[MATERIAL TO PROCESS]

>>>>

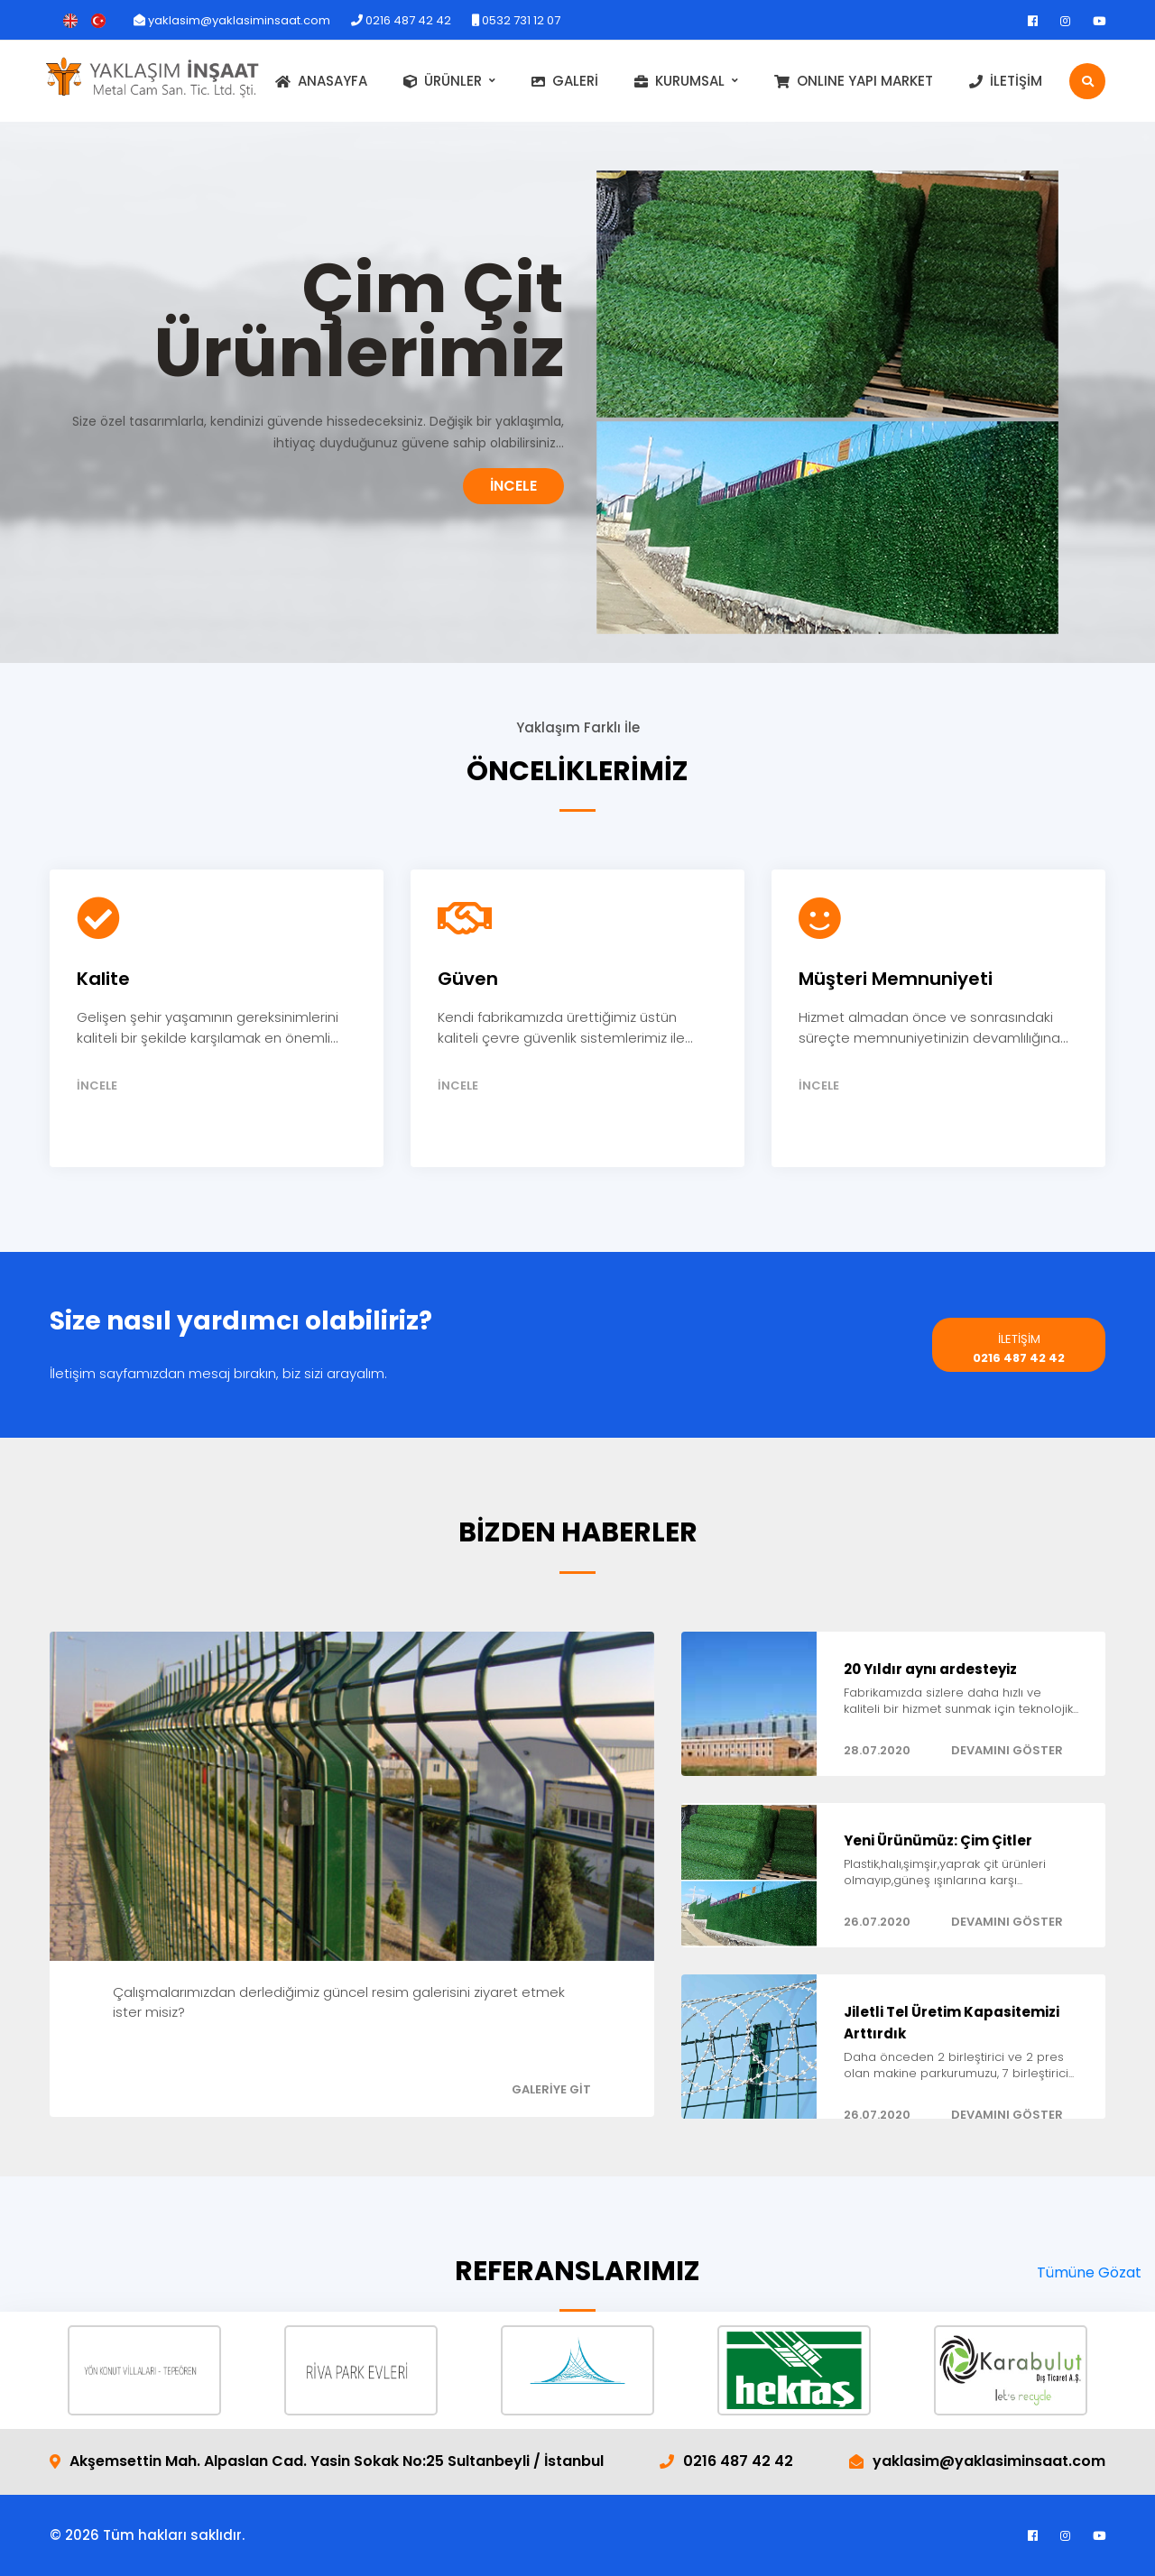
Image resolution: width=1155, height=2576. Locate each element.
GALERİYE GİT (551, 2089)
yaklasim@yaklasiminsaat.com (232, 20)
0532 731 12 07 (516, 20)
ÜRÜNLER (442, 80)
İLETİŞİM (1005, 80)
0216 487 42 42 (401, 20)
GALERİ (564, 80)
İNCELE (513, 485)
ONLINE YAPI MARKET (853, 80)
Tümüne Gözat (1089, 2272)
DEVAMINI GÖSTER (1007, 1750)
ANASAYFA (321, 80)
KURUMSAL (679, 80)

<<<<
>>>>

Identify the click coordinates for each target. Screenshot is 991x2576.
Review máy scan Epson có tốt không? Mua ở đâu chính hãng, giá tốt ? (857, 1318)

<<<<
>>>>

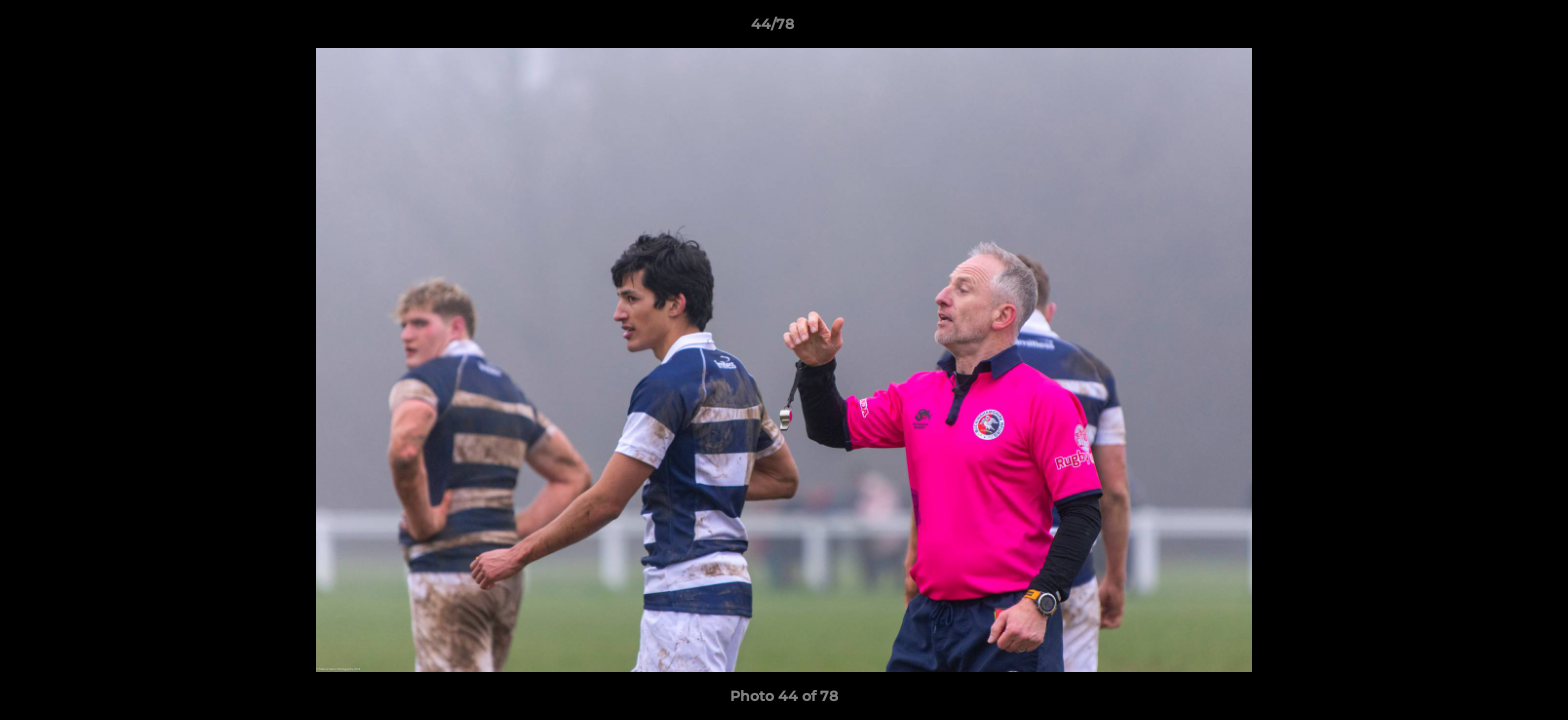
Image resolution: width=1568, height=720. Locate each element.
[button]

<<<<

[WHAT THE EXERCISE ASKS]
The range runs from the line above containing "ÜRÜNLER (442, 80)" to the line containing "KURUMSAL (679, 80)", inclusive. Restate those lines word for word and no others.

[EXERCISE ANSWER]
ÜRÜNLER (442, 80)
İLETİŞİM (1005, 80)
0216 487 42 42 (401, 20)
GALERİ (564, 80)
İNCELE (513, 485)
ONLINE YAPI MARKET (853, 80)
Tümüne Gözat (1089, 2272)
DEVAMINI GÖSTER (1007, 1750)
ANASAYFA (321, 80)
KURUMSAL (679, 80)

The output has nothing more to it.